TWO BOOKS, TWO YEARS: Riverwalk Gallery hosts local author’s book reading, signing

Published 6:53 pm Wednesday, December 10, 2014

DORIS SCHNEIDER | CONTRIBUTED LOCAL COLOR: Doris Schneider’s books, pictured here along with the author, will be the focus of a reception and book-signing event at Riverwalk Gallery and Arts Center in downtown Washington on Sunday. The cover of “By Way of Water” is by local artist Carol Mann.

DORIS SCHNEIDER | CONTRIBUTED
LOCAL COLOR: Doris Schneider’s books, pictured here along with the author, will be the focus of a reception and book-signing event at Riverwalk Gallery and Arts Center in downtown Washington on Sunday. The cover of “By Way of Water” is by local artist Carol Mann.

Sometimes projects are left undone, simply because life interferes. That was certainly the case for Doris Schneider — many years separated the start and completion of not one, but two novels — but now the local author is making up for lost time with the publication of two books in two years.

Sunday, Riverwalk Gallery and Arts Center will host a reading and book signing of Schneider’s work “Borrowed Things” and “By Way of Water.” Both are fictional accounts set in small town in coastal Carolina: “Borrowed Things” is a contemporary story of a recently divorced and recently retired woman searching for a new place and a new sense of identity; “By Way of Water,” is a story of adolescent love set in 1965.

Schneider, a retired theater professor, has long been a writer — her name is attached to a textbook, articles for professional journals and numerous short stories — and it was 10 years ago that she started, and finished, the first iteration of “Borrowed Things.”

“The first time I wrote it, it was way too personal. It was more therapy than anything. A friend read it and said, ‘Very nice. Give one to each of your daughters and write another one,’” Schneider laughed. “I was a little deflated but I also didn’t feel like I had a great deal of confidence in it to begin with.”

Later, she would pluck two characters from “Borrowed Things” to create the protagonists of “By Way of Water.” That too, would be set aside, unfinished. But a decade later, now living in Washington, Schneider decided to take another crack at the first book, prompted by a journaling group she’d joined, and rewrote “Borrowed Things”

“Readers liked it and asked for more. So I spent this year completing the second novel, ‘By Way of Water,’” Schneider said.

She’s since dedicated time to marketing her self-published books, which are now available online in both paper and eBook versions.

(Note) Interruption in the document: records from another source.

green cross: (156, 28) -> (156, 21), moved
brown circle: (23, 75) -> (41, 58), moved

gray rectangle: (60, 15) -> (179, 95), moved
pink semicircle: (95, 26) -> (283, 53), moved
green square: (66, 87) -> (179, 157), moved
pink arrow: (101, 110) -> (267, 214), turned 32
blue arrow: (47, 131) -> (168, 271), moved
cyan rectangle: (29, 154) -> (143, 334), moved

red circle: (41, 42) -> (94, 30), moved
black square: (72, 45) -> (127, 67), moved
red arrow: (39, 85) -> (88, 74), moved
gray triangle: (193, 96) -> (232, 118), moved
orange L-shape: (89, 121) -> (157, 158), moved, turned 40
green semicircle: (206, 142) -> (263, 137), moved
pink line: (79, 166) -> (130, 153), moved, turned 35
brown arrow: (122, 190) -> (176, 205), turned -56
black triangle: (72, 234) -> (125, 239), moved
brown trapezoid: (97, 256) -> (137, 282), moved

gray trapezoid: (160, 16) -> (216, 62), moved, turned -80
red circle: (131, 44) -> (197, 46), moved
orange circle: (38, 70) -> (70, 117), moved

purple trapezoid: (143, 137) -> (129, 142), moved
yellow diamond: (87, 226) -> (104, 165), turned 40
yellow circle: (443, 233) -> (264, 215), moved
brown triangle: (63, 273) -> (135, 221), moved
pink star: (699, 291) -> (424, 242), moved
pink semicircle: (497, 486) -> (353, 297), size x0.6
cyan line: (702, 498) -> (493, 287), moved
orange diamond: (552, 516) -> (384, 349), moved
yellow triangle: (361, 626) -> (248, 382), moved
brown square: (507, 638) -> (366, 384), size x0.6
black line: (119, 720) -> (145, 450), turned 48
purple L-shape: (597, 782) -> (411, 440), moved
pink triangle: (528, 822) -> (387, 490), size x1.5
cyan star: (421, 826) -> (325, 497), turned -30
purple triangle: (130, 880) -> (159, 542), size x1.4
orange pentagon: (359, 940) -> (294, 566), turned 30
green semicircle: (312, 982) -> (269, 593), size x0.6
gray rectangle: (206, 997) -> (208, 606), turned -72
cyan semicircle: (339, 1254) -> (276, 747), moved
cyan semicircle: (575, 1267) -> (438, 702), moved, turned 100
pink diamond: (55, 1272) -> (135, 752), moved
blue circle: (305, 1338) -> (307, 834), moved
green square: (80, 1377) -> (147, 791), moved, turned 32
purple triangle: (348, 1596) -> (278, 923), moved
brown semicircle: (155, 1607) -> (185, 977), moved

“The most fun I’ve had as an author was speaking to book clubs. I got to know the women who read my book and what touched, amused, or shocked them. In the process of hearing other people’s reactions to the story, I learned things about my characters — and ultimately myself — that I had never dreamed,” Schneider wrote in a press release.

At Sunday’s event, Schneider will discuss her work and read excerpts from each novel. Though which excerpts she chooses often depends on the listeners, selecting passages that accurately reflect the quality of writing, and at the same time, give listeners a peek into the characters’ stories, is of primary importance. And open discussion will follow.

“I like opening the floor for people to ask questions because that just makes it more interesting for me — to get input, instead of me just talking to people,” Schneider said.

The reception, reading, discussion and book signing will take place from 2 p.m. to 4 p.m. Sunday at Riverwalk Gallery and Arts Center, 139 W. Main St., Washington. The public is invited to attend. Schneider’s books can also be found at Amazon.com.